In this repository it ranks fantasy football players inside their position using neural networks (machine learning) based on previous year per-game stats, and grades for current teams positional groups (OLs, QBs, WRs, RBs, and TEs grades). Includes rankings for RBs, WRs, TEs, and QBs in Non PPR, Half PPR, and Full PPR. I used neural networks so the machine learning could account for the complexities of fantasy football. Code is adaptable to be able to be used for future years as well. Unfortunately, I am currently unable to incorporate rookies or one combined ranking of all positions, however it is something that I aim to add in the future.
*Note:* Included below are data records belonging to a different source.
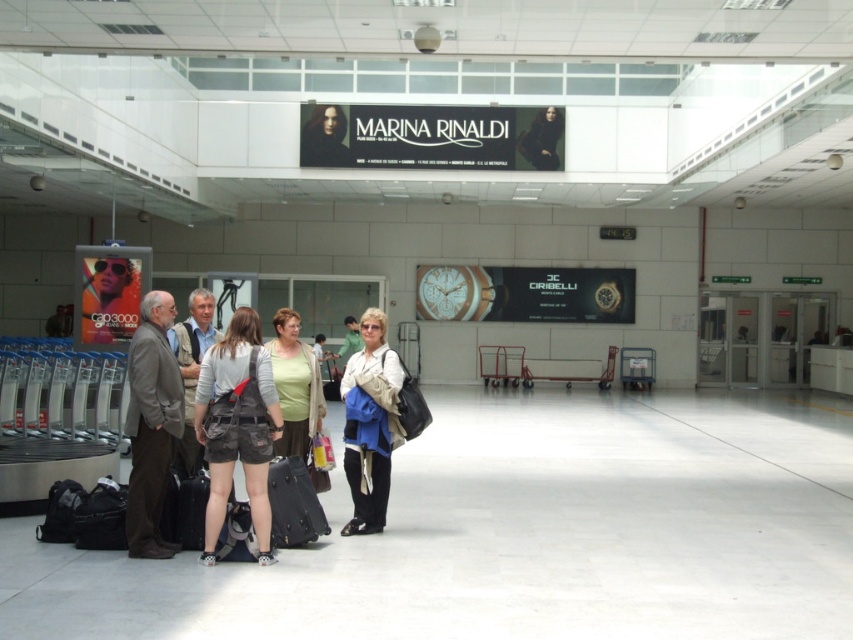 Consider the image. Is light gray fabric jacket at center behind black textured suitcase at center?

That is True.

Is light gray fabric jacket at center smaller than black textured suitcase at center?

Actually, light gray fabric jacket at center might be larger than black textured suitcase at center.

Where is `light gray fabric jacket at center`? This screenshot has height=640, width=853. light gray fabric jacket at center is located at coordinates (190, 371).

Image resolution: width=853 pixels, height=640 pixels. What are the coordinates of `light gray fabric jacket at center` in the screenshot? It's located at (190, 371).

Is light green jersey at center thinner than black textured suitcase at center?

No.

Is point (286, 420) positioned in front of point (306, 518)?

No.

Between point (288, 436) and point (299, 516), which one is positioned behind?

Point (288, 436)

Where is `light green jersey at center`? Image resolution: width=853 pixels, height=640 pixels. light green jersey at center is located at coordinates (294, 385).

Who is more distant from viewer, (548,148) or (338,356)?

The point (548,148) is more distant.

From the picture: Can you confirm if black leather jacket at upper center is taller than light brown leather jacket at center?

Indeed, black leather jacket at upper center has a greater height compared to light brown leather jacket at center.

Locate an element on the screen. The width and height of the screenshot is (853, 640). black leather jacket at upper center is located at coordinates (543, 140).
The languaged used throughout the project is Python.
BE PATIENT! Running some of the code takes some time
- requirements.txt
- run modelMaker.py to get each model used.
- run csvTeamRosterStatMaker.py's functions statMaker and rosterMaker with the last four years. ex: if it is July 2023, set years array to 2022, 2021, 2020, 2019. This is data used to rank players
- run csvTeamRosterStatMaker.py functions rosterMaker with only current year. ex: if July 2023, set years array to just 2023. This updates the teams roster.
- run teamPositionGrading.py and set x to false (around line 160) and scroll down a little bit and change yearsSmall in the if loop to last year and yearsBig to current year. ex: if it is July 2023, make yearsSmall 2022 and yearsBig 2023. This updates teams positional grade.
- run playerDFMaker.py. This makes player stats in manner necessary for models
- run playerScorer.py. This is where the actual rankings are predicted.
- modelMaker.py: This is where the nueral network machine learning models are made. It takes players per game stats from previous year and grades for current year team positional group and uses this to predict PPG, which is how the rankings are done. Does it for Non PPR, Half PPR, and Full PPR, and stores them in all_models folder using joblib.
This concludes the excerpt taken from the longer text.